A section of doctors is against the passing of the bill. They warn that passing the bill is too risky. Since the procedure requires medication to be prescribed to the patient - a medication that can be taken without any medical professionals around - it gives room for a lot of foul play. Healthcare costs are on a rise, assisted suicide gives insurance companies an exponentially less expensive option because it is cheaper to prescribe death pills than pay for expensive treatments which preserve life.



 

Such cases have been documented in California and Oregon where medically assisted suicide is already legal. In these cases, insurance companies have denied to provide funds for standard treatments and have offered to cover assisted suicide. It is the cheapest option for them. Proponents of assisted suicide reference unmanageable pain at the end of life as a justification for it. However, the pain and suffering are not even among the top five reasons as to why the bill should not be passed.
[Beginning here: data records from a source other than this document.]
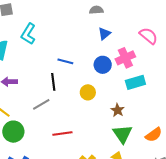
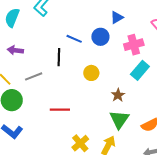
blue circle: (103, 65) -> (100, 37), moved
cyan rectangle: (135, 82) -> (140, 70), turned -42
gray line: (41, 104) -> (34, 76), moved

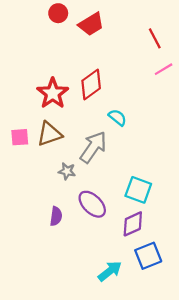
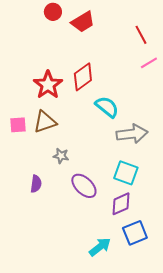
cyan semicircle: (117, 117) -> (107, 107), size x1.4
gray arrow: (93, 147) -> (132, 134), moved, turned 48
purple semicircle: (56, 216) -> (36, 184), moved

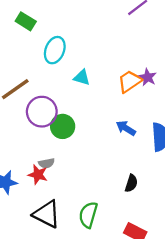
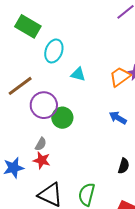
green rectangle: (26, 21) -> (28, 26), size x1.4
gray semicircle: (46, 163) -> (41, 144), moved, turned -48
The top three reasons listed are the loss of enjoyment in usual activities, burden to family and loss of autonomy.

 



 

Assisted suicide, like hospice, requires a doctor to “certify” six months or less to live. This poses another issue as doctors are routinely wrong. People are regularly taken in and out of hospice as they generally outlive their prognoses. There is also the problem of doctors who are happy to comply with the assisted suicide option. The procedure requires a green light from two doctors. It is pretty obvious that doctors always reach out to like-minded doctors making it easy for both to agree with the patient and prescribe the life-ending medication.

 



 

The American College of Physicians (ACP), the most respected medical specialty association in the nation, recently reiterated its opposition to assisted suicide. Lawmakers in New Jersey and healthcare policy advocates considering the issue of assisted suicide should take notice, along with the rest of us, of the very real and negative impacts this false option has on patients, their families, and on society. Terminally ill patients require love and support but until the system is fixed and the negative impacts have been reduced to a minimum, the bill should be reconsidered.